Editorial

Liebe Leser*innen,

die Klammer des Krieges in der Ukraine hat uns immer noch fest im Griff, vor allem die von der Gewalt und Zerstörung unmittelbar betroffenen Menschen. Die Ungewissheit, wie lange dieser Angriffskrieg weiterwütet, hält an. Andere Konflikte laufen zudem parallel weiter. Wie in unserer Stellungnahme zum Krieg in der Ukraine in Ausgabe 1/2022 nachzulesen war, sind wir der festen Überzeugung, dass wir als Kommunikations- und Medienwissenschaftler*innen zum öffentlichen Diskurs durch Analysen und Fachwissen beitragen und Kommunikation für den Frieden fördern können. Diese Ausgabe nimmt diesen Faden konkret auf.

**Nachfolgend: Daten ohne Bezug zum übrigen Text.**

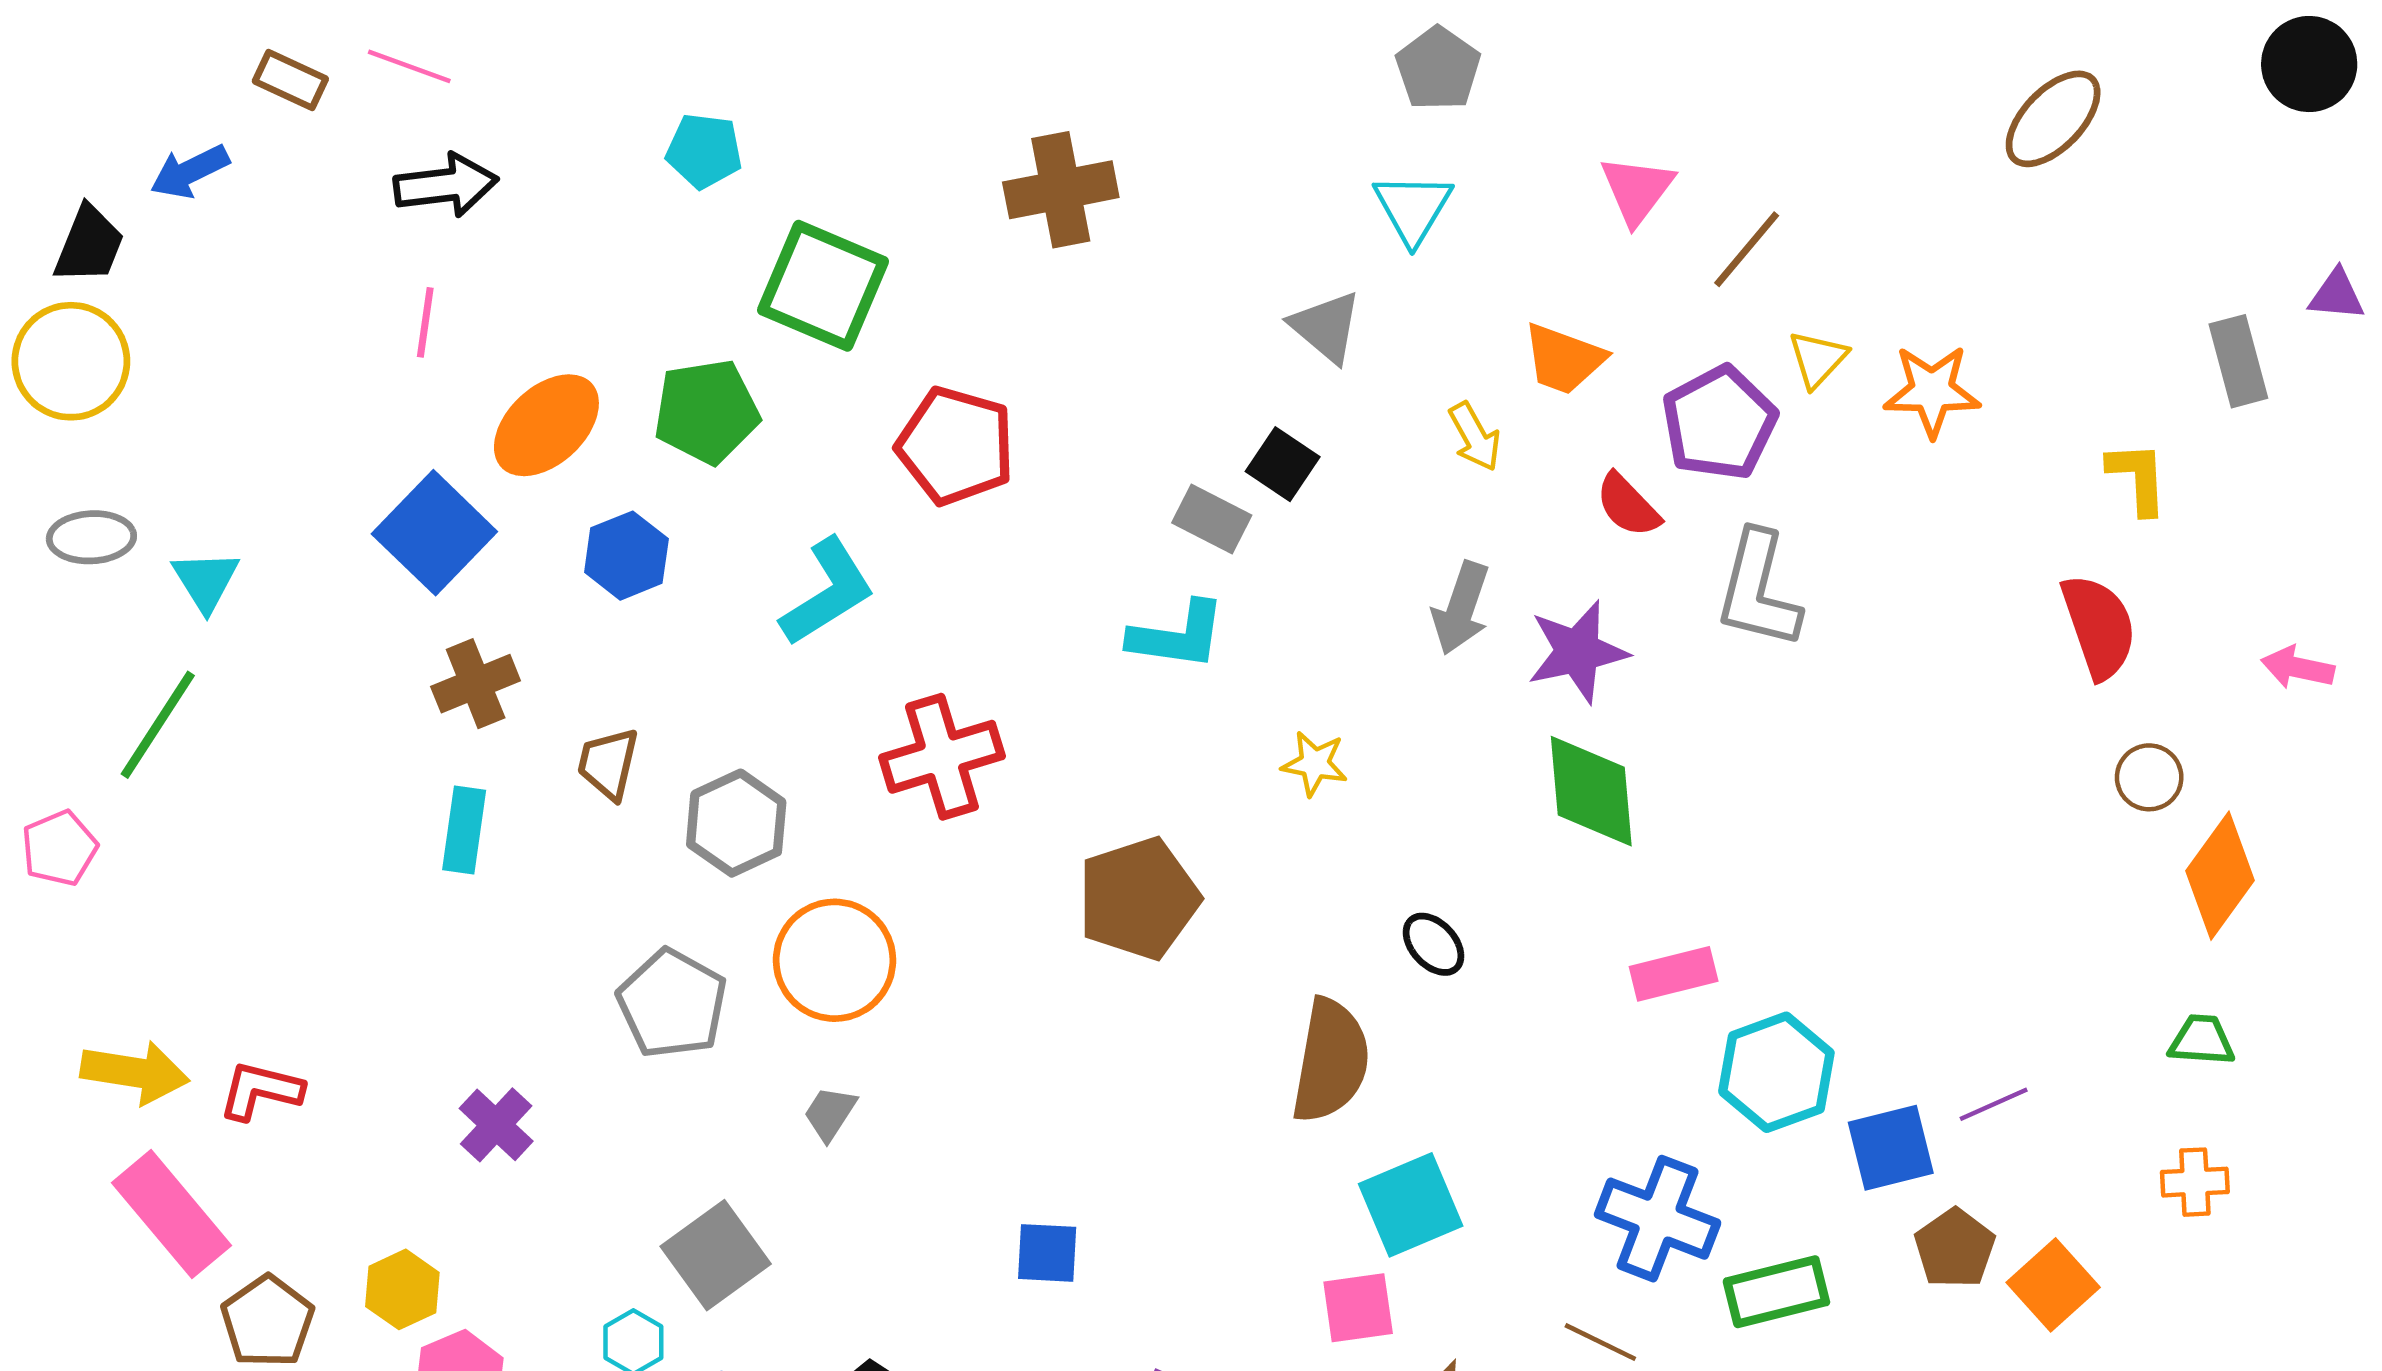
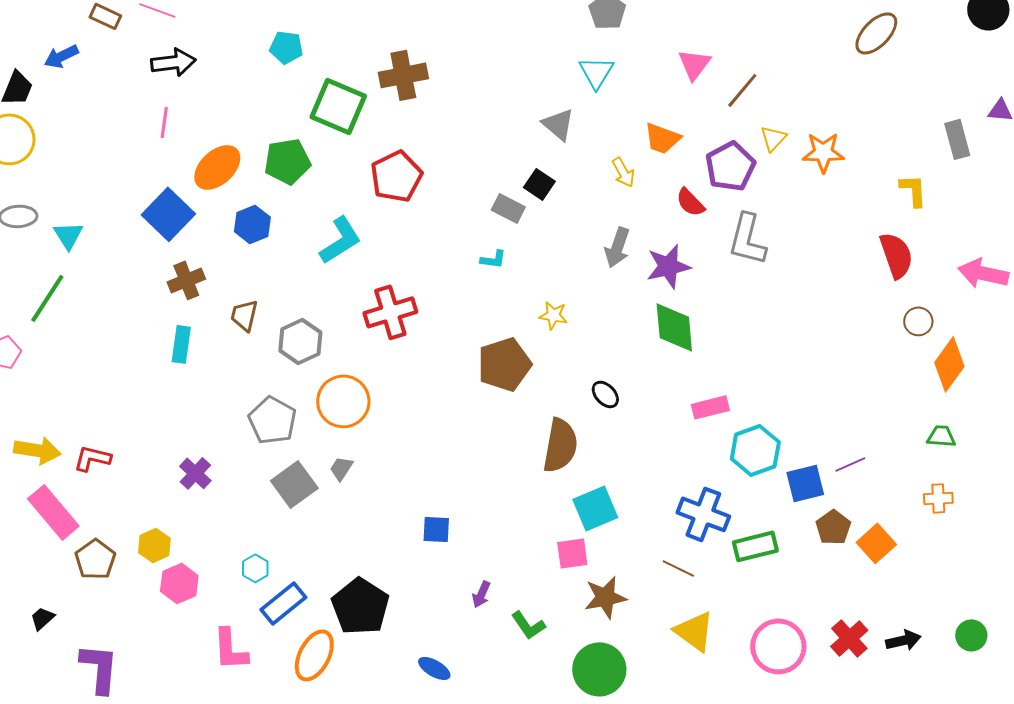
brown cross: (1061, 190) -> (403, 75), moved
red pentagon: (956, 446) -> (396, 176), turned 30
cyan L-shape: (1177, 636) -> (493, 259), size x0.6
pink arrow: (2298, 668) -> (983, 273), size x1.6
brown pentagon: (1139, 899) -> (504, 364), moved
gray square: (716, 1255) -> (294, 484), moved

So beleuchtet Sabine Schiffer die bisherige Berichterstattung zum Krieg unter der Fragestellung, wie Medien ihrer Aufgabe nachkommen, Behauptungen kritisch zu prüfen und einzuordnen und die Interessen einzelner Akteur*innen darzustellen, ohne selbst Teil von Kriegspropaganda zu werden. Dazu passend und vertiefend erläutert Peter Welchering die vielen einzelnen Arbeitsschritte von journalistischen Bildforensiker*innen, die die Echtheit von Fotos aus Kriegsgebieten nachprüfen, wie zum Beispiel aus der Kiewer Vorstadt Butscha. Er ruft dazu auf, grundsätzliche Methodenkenntnisse in der journalistischen Aus- und Fortbildung nicht zu vernachlässigen. In einem weiteren Mosaikstein zur Rolle von journalistischen Medien in Kriegszeiten zeichnet Daria Gordeeva die schwierige Lage von unabhängigen Medien und Journalist*innen in Russland nach, für die der 24. Februar 2022 eine Zäsur darstellt, nach der »das Sprechen schwierig, aber das Schweigen noch schwieriger wird.« Viele sind auf Onlinekanäle und/oder ins Ausland ausgewichen, um ihrer Arbeit überhaupt weiter nachgehen zu können.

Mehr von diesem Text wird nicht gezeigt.